2021年6月に日本で承認、長期生存および有効性示す
スイスのエフ・ホフマン・ラ・ロシュ社は4月29日、エブリスディ(R)(一般名:リスジプラム)について、症候性I型脊髄性筋萎縮症(spinal muscular atrophy:SMA)の乳児を対象としたFIREFISH試験での3年間の新たな成績を発表し、長期生存および有効性を示したことを明らかにした。今回の長期成績は、第14回欧州小児神経学会(European Paediatric Neurology Society Congress)で発表されている。
エブリスディは、SMN(survival motor neuron)タンパク質の欠損につながる5番染色体の変異によって引き起こされるSMAを治療するためにデザインされた、SMN2スプライシング修飾剤。SMNタンパク質レベルを増加させ、維持することでSMAを治療するよう設計されている。SMNタンパク質は全身に見られ、運動神経と運動機能の維持に重要だ。2020年8月に米国、2021年3月に欧州で、6月に日本で承認を取得している。

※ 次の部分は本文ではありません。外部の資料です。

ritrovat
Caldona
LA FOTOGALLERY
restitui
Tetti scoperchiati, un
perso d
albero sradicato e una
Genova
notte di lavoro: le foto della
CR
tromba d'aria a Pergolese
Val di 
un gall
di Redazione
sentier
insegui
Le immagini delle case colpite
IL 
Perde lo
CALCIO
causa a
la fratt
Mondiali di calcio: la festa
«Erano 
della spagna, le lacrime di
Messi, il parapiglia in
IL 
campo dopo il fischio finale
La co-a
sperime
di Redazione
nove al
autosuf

FIREFISH試験は、I型SMAの乳児(登録時点で月齢1~7か月)を対象にエブリスディの有効性と安全性を評価した、2パートで構成された試験。パート1は用量設定を、パート2はパート1で選択された用量での有効性と安全性を評価。プールされた母集団には承認用量を3年以上投与した乳児が含まれている。

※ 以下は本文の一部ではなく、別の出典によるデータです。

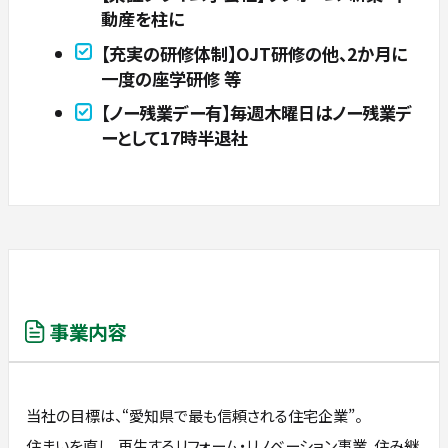
動産を柱に
【充実の研修体制】OJT研修の他、2か月に
一度の座学研修 等
【ノー残業デー有】毎週木曜日はノー残業デ
ーとして17時半退社
事業内容
当社の目標は、“愛知県で最も信頼される住宅企業”。
住まいを直し、再生するリフォーム・リノベーション事業、住み継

支えなしで座位を保持する能力を獲得した乳児、3年間投与後もその能力を消失せず
エブリスディを投与した乳児のうち推定91%(58人)が3年後に生存していた。24か月目から36か月目の間、支えなしで座る能力の維持または継続した改善を示した。BSID-III(Bayley Scales of Infant and Toddler Development – Third Edition)の粗大運動スケールの評価では、エブリスディを投与した評価可能な乳児48人のうち32人は、24か月目以降、支えなしで座位を少なくとも5秒間保持する能力を乳児が維持し、4人が新たに獲得した。また、支えなしで座位を少なくとも30秒間保持する能力を20人の乳児が維持し、15人が新たに獲得した。支えなしで座位を保持する能力を獲得した乳児は、3年間のエブリスディ投与後も、その能力を消失することはなかった。エブリスディを投与した乳児のほとんどが、36か月目まで経口摂取と嚥下の能力を維持していた。

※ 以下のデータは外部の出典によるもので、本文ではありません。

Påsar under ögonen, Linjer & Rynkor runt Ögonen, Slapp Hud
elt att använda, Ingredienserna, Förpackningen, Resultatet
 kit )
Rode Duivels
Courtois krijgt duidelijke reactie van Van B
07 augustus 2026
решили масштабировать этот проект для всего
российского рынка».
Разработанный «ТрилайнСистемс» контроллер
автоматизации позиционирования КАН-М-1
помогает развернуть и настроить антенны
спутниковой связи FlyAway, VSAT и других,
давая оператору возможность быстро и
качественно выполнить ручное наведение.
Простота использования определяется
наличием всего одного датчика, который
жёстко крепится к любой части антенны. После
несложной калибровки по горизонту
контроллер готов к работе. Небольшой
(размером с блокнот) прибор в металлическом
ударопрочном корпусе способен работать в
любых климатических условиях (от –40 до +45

エブリスディを投与したほとんどの乳児は、24か月目から36か月目の間、HINE-2(Hammersmith Infant Neurological Examination Module 2)よる運動機能の評価を継続して改善または維持した。この評価には、頭部を直立させることができる(維持:36人、獲得:3人、24か月以降に消失:0人)、座ったまま回転できる(維持:15人、獲得:11人、24カ月以降に消失:0人)、補助により立位を維持できる(維持:6人、獲得:5人、消失:1人)、および伝い歩きできる(維持:1人、獲得:2人、消失:0人)などが含まれる。
重篤な有害事象および入院頻度、経時的な低下が継続
主な有害事象は、発熱(60%)、上気道感染(57%)、肺炎(43%)、便秘(26%)、鼻咽頭炎(24%)、下痢(21%)、鼻炎(19%)、嘔吐(19%)および咳嗽(17%)だった。主な重篤な有害事象は、肺炎(36%)、呼吸窮迫(10%)、ウイルス性肺炎(9%)、急性呼吸不全(5%)および呼吸不全(5%)。肺炎を含む有害事象の発現は経時的に低下した。重篤な有害事象の発現も同様に低下し、12か月の投与期間毎に約50%ずつ減少し、投与開始1年目から3年目の間に78%減少した。
全体として、有害事象および重篤な有害事象は基礎疾患を反映したものであり、休薬や投与中止に至った薬剤関連の有害事象は認められなかった。入院頻度は、投与開始12か月間で患者あたり年間1.24回から、36か月間で患者あたり年間0.70回まで減少した。FIREFISH試験の主要解析以降、解析のデータカットオフ時点(2021年11月23日)までに新たな死亡は認められていないとしている。